Anti-Representationalism, John Dewey

Some Unfinished Thoughts on Dewey and Anti-Representation

One of the most interesting things to learn from John Dewey is his anti-representational sentiment. Common to all pragmatist thinking is the idea of association and consequence of actions; that is, for instance in aesthetics, the grasping of a piece of art is never an understanding, an attempt to mirror, but an experiencing, an experimentation.

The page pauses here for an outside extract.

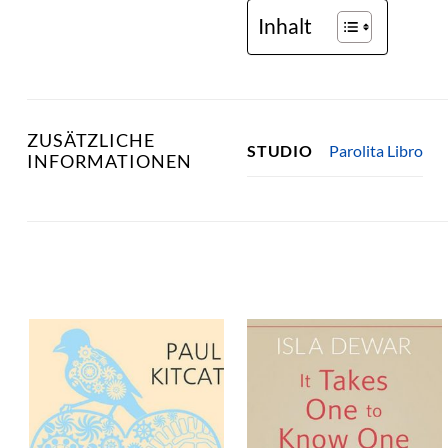
Inhalt
ZUSÄTZLICHE
Parolita Libro
STUDIO
INFORMATIONEN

Moreover, in his political philosophy, Dewey manifest a similar distrust in representation through politics. Publics, for him arising as the (negative) consequence of the acting of others – both humans and non-humans, in a sense – are not to be ‘taken up’ by politics, only to be given a voice later on. It is rather a question of experimenting with not yet known publics. Publics here are the counterpart of issues; new technologies, scientific insights taken outside of the laboratory etc. That is, the complexity of these issues and publics does always go beyond the political grasp and politics, therefore, will not succeed in mirroring, or representing what it grasps of it. Politics, then, will be a question of intervention, an experimental intervention at that. With this, it loses representation and gains performation (sic.) Pragmatism, in this sense, is itself not able to loose ideology; for to claim that there are, in essence, neutral interventions seems strange from a pragmatic stance. That is, a politics, a theory, an experiment always only exist in its consequence and if an intervention were neutral, its consequences would, consequently, be neutral too. Which is, indeed, strange. So the issue then becomes to re-invent politics after representationalism, and on the verge of a performative experimentation. The new sense of ideology, now in its consequences and not in its initial stance remains as an horizon when we want to think along with Dewey in this time. Which also means – and this seems at first rather anti-pragmatist –  to resist the ‘iron rule of practice’ when it comes down to contemporary politics, for practice is not only a beginning, but also a consequence of thought.